++++ Record set ++++

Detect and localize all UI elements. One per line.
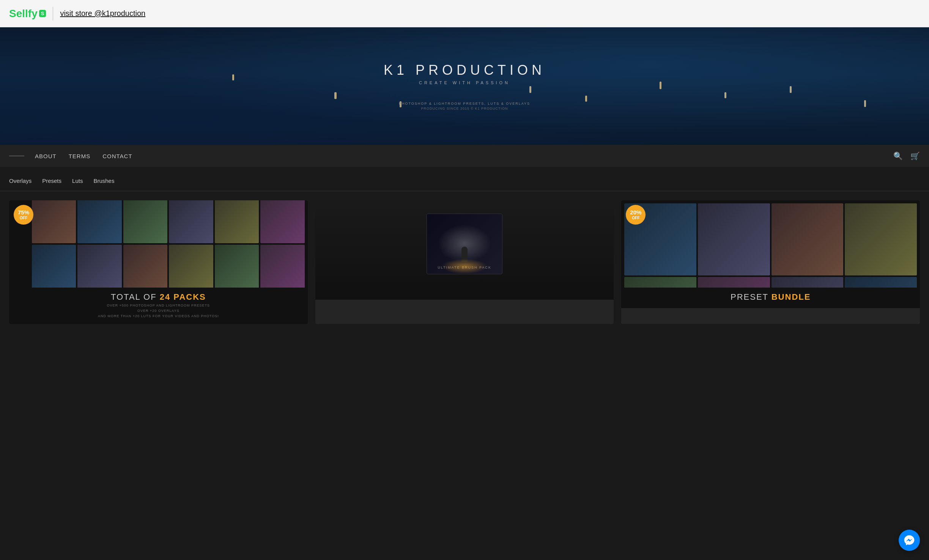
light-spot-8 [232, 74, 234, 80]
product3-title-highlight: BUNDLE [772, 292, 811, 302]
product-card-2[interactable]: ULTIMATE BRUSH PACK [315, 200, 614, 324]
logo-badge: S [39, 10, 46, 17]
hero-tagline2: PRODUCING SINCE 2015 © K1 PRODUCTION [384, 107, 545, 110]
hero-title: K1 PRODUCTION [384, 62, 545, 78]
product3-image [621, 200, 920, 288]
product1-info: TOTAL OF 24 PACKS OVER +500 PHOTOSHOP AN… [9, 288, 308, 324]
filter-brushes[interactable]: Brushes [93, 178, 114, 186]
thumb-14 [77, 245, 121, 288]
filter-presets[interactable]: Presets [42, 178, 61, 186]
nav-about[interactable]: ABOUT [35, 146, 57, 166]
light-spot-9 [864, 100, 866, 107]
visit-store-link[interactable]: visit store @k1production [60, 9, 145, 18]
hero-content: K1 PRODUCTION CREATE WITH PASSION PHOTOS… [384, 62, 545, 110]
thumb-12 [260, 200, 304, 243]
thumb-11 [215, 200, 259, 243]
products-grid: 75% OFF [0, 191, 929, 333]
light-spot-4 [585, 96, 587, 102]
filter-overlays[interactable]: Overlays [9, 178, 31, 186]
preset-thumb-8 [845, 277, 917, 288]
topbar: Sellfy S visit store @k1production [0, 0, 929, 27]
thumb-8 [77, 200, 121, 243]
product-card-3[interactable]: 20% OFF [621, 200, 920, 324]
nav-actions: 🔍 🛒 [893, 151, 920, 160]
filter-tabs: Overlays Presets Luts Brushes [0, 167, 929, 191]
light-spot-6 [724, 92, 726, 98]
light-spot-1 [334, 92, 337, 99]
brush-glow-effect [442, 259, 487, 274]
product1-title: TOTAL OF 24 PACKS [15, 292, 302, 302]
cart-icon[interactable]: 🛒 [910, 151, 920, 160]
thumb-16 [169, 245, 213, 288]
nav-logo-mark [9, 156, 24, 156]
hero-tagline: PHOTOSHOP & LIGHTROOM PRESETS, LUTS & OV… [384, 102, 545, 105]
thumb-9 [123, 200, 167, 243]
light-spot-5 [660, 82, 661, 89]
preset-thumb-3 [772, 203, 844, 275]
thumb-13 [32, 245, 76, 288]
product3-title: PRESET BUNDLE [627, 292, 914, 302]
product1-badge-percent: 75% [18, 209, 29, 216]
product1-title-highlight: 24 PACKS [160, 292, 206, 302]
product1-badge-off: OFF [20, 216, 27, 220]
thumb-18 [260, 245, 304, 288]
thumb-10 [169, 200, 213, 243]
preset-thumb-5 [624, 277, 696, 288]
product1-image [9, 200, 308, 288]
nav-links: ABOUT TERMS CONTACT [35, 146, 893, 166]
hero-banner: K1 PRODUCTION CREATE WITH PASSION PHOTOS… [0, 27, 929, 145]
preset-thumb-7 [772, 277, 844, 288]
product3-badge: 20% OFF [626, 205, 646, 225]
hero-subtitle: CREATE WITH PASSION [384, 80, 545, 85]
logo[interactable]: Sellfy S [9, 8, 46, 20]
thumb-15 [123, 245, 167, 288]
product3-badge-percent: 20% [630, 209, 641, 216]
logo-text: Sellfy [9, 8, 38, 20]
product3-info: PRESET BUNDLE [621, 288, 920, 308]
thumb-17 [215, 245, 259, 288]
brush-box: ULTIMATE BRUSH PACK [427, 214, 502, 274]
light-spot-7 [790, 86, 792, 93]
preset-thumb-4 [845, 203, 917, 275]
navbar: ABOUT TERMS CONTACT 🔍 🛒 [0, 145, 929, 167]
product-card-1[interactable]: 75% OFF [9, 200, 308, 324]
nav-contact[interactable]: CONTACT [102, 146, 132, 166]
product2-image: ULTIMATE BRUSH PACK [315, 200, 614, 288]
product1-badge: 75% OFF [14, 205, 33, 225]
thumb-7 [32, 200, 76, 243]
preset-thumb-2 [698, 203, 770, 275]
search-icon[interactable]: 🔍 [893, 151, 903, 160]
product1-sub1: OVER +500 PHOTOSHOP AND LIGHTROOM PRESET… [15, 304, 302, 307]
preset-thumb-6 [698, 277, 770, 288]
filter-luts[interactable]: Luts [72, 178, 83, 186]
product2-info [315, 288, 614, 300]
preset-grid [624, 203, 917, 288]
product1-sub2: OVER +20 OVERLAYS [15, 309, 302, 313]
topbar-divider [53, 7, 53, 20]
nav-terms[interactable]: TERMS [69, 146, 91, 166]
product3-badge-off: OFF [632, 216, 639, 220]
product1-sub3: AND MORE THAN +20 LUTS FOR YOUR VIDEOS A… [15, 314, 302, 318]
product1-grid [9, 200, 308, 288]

++++

» **The task**
When you retype the records, keep every word exactly as written and exclude the pictures.

» **Answer for the task**
Detect and localize all UI elements. One per line.
light-spot-8 [232, 74, 234, 80]
product3-title-highlight: BUNDLE [772, 292, 811, 302]
product-card-2[interactable]: ULTIMATE BRUSH PACK [315, 200, 614, 324]
logo-badge: S [39, 10, 46, 17]
hero-tagline2: PRODUCING SINCE 2015 © K1 PRODUCTION [384, 107, 545, 110]
hero-title: K1 PRODUCTION [384, 62, 545, 78]
product3-image [621, 200, 920, 288]
product1-info: TOTAL OF 24 PACKS OVER +500 PHOTOSHOP AN… [9, 288, 308, 324]
filter-brushes[interactable]: Brushes [93, 178, 114, 186]
thumb-14 [77, 245, 121, 288]
filter-presets[interactable]: Presets [42, 178, 61, 186]
nav-about[interactable]: ABOUT [35, 146, 57, 166]
light-spot-9 [864, 100, 866, 107]
visit-store-link[interactable]: visit store @k1production [60, 9, 145, 18]
hero-content: K1 PRODUCTION CREATE WITH PASSION PHOTOS… [384, 62, 545, 110]
thumb-12 [260, 200, 304, 243]
thumb-11 [215, 200, 259, 243]
products-grid: 75% OFF [0, 191, 929, 333]
light-spot-4 [585, 96, 587, 102]
filter-overlays[interactable]: Overlays [9, 178, 31, 186]
preset-thumb-8 [845, 277, 917, 288]
topbar: Sellfy S visit store @k1production [0, 0, 929, 27]
thumb-8 [77, 200, 121, 243]
product-card-3[interactable]: 20% OFF [621, 200, 920, 324]
nav-actions: 🔍 🛒 [893, 151, 920, 160]
filter-tabs: Overlays Presets Luts Brushes [0, 167, 929, 191]
light-spot-6 [724, 92, 726, 98]
light-spot-1 [334, 92, 337, 99]
brush-glow-effect [442, 259, 487, 274]
product1-title: TOTAL OF 24 PACKS [15, 292, 302, 302]
cart-icon[interactable]: 🛒 [910, 151, 920, 160]
thumb-16 [169, 245, 213, 288]
nav-logo-mark [9, 156, 24, 156]
hero-tagline: PHOTOSHOP & LIGHTROOM PRESETS, LUTS & OV… [384, 102, 545, 105]
thumb-9 [123, 200, 167, 243]
light-spot-5 [660, 82, 661, 89]
preset-thumb-3 [772, 203, 844, 275]
thumb-13 [32, 245, 76, 288]
product3-title: PRESET BUNDLE [627, 292, 914, 302]
product1-badge-percent: 75% [18, 209, 29, 216]
product1-title-highlight: 24 PACKS [160, 292, 206, 302]
product1-badge-off: OFF [20, 216, 27, 220]
thumb-18 [260, 245, 304, 288]
thumb-10 [169, 200, 213, 243]
preset-thumb-5 [624, 277, 696, 288]
product1-image [9, 200, 308, 288]
nav-links: ABOUT TERMS CONTACT [35, 146, 893, 166]
hero-banner: K1 PRODUCTION CREATE WITH PASSION PHOTOS… [0, 27, 929, 145]
preset-thumb-7 [772, 277, 844, 288]
product3-badge: 20% OFF [626, 205, 646, 225]
hero-subtitle: CREATE WITH PASSION [384, 80, 545, 85]
logo[interactable]: Sellfy S [9, 8, 46, 20]
thumb-15 [123, 245, 167, 288]
product3-badge-percent: 20% [630, 209, 641, 216]
logo-text: Sellfy [9, 8, 38, 20]
product3-info: PRESET BUNDLE [621, 288, 920, 308]
thumb-17 [215, 245, 259, 288]
brush-box: ULTIMATE BRUSH PACK [427, 214, 502, 274]
light-spot-7 [790, 86, 792, 93]
preset-thumb-4 [845, 203, 917, 275]
navbar: ABOUT TERMS CONTACT 🔍 🛒 [0, 145, 929, 167]
product-card-1[interactable]: 75% OFF [9, 200, 308, 324]
nav-contact[interactable]: CONTACT [102, 146, 132, 166]
product2-image: ULTIMATE BRUSH PACK [315, 200, 614, 288]
product1-badge: 75% OFF [14, 205, 33, 225]
thumb-7 [32, 200, 76, 243]
preset-thumb-2 [698, 203, 770, 275]
search-icon[interactable]: 🔍 [893, 151, 903, 160]
product1-sub1: OVER +500 PHOTOSHOP AND LIGHTROOM PRESET… [15, 304, 302, 307]
preset-thumb-6 [698, 277, 770, 288]
filter-luts[interactable]: Luts [72, 178, 83, 186]
product2-info [315, 288, 614, 300]
preset-grid [624, 203, 917, 288]
product1-sub2: OVER +20 OVERLAYS [15, 309, 302, 313]
topbar-divider [53, 7, 53, 20]
nav-terms[interactable]: TERMS [69, 146, 91, 166]
product3-badge-off: OFF [632, 216, 639, 220]
product1-sub3: AND MORE THAN +20 LUTS FOR YOUR VIDEOS A… [15, 314, 302, 318]
product1-grid [9, 200, 308, 288]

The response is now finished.